On the other hand, if you want to get into graduate school, sure, we'll look at your grades and GRE scores, but we also want to examine the color of your skin. If you are the right color, we'll throw the math out the window. We are so obsessed with creating a sheen of gender, ethnicity, and lifestyle diversity in every walk of life that we willfully ignore (as quietly as possible) objective data when it intrudes on our idyllic social image. We have busied ourselves, in other words, with converting opportunities into entitlements based on genetic make-up, which is, come to think of it, exactly what our inbred royal European ancestors used to do.

In the world of sports, however, we don't tolerate this kind of nonsense.

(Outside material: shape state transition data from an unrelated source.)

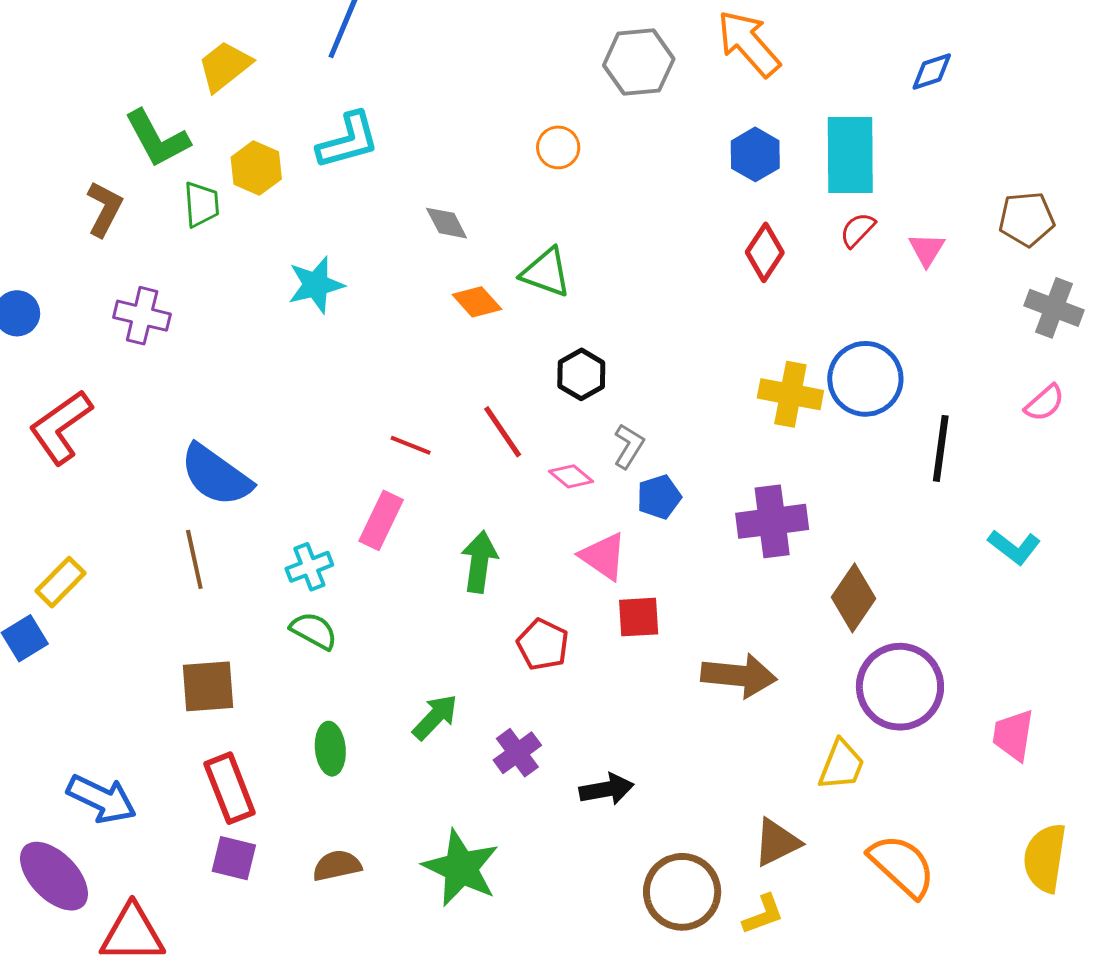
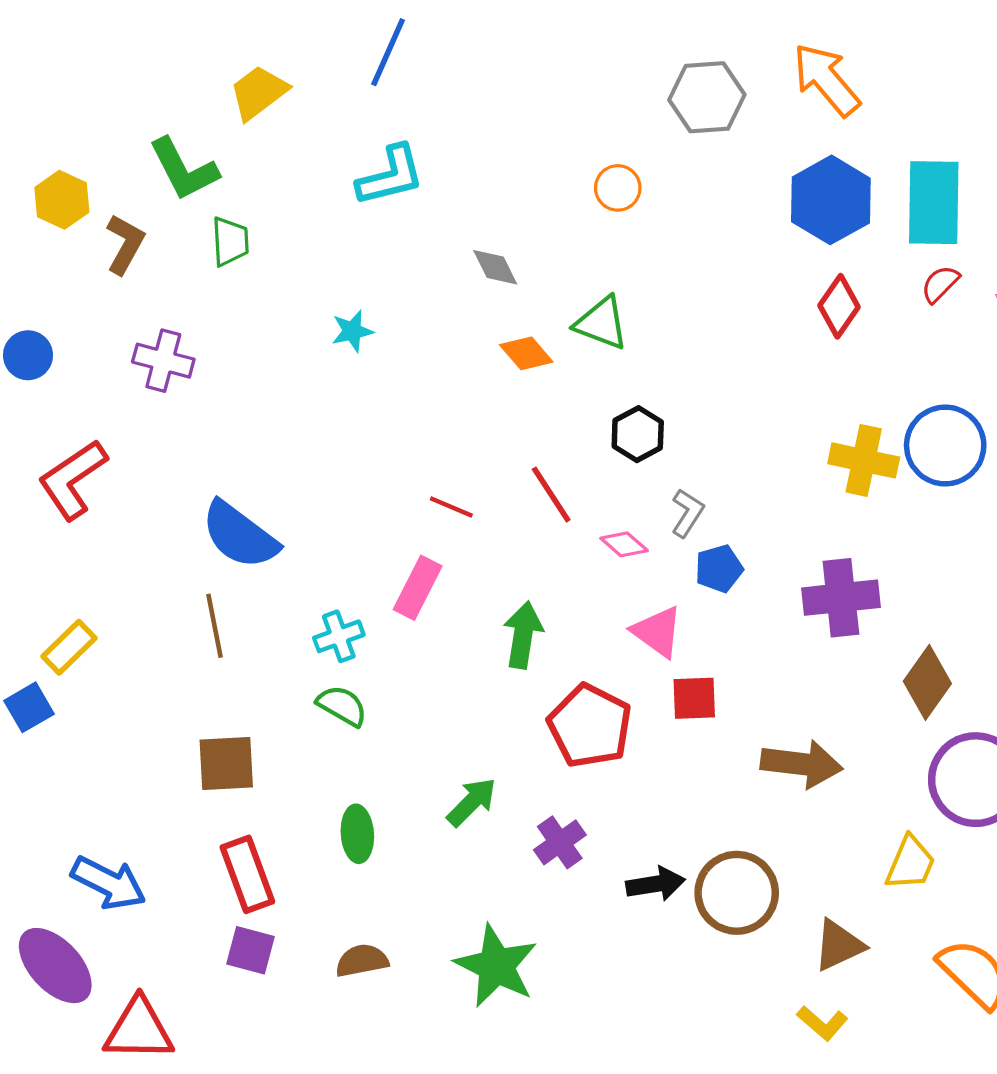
blue hexagon: (755, 154) -> (831, 200), size x1.5
yellow hexagon: (256, 168) -> (62, 200), moved
cyan star: (316, 285) -> (352, 331), size x0.7
red pentagon: (543, 645) -> (590, 726), size x1.5
brown circle: (682, 892) -> (737, 893), moved
yellow L-shape: (763, 914) -> (822, 1023), turned 60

Sure, it nips at the edges; there are girls wrestling in high school, while men's college wrestling (a real sport, in contrast to, say, soccer) programs are disbanded so that there aren't too many more male scholarship athletes than female scholarship athletes. But by and large, in sports we let the numbers speak for themselves.

The second problem with this "110 percent" business is that it has no upper limit. If the opposing coach says that his players are going to give "110 percent," it's only logical that you say your players are ready to give "120 percent." I haven't found anyone who claims to give "1000 percent" yet, but I did find one athlete, a downhill mountain biker (anyone surprised?) who claims to give "200 percent."

This has to stop, or one day we'll hear some coach tell us how his team gave a "googleplex percent out there today." Please, write your congressman, and help stop the madness.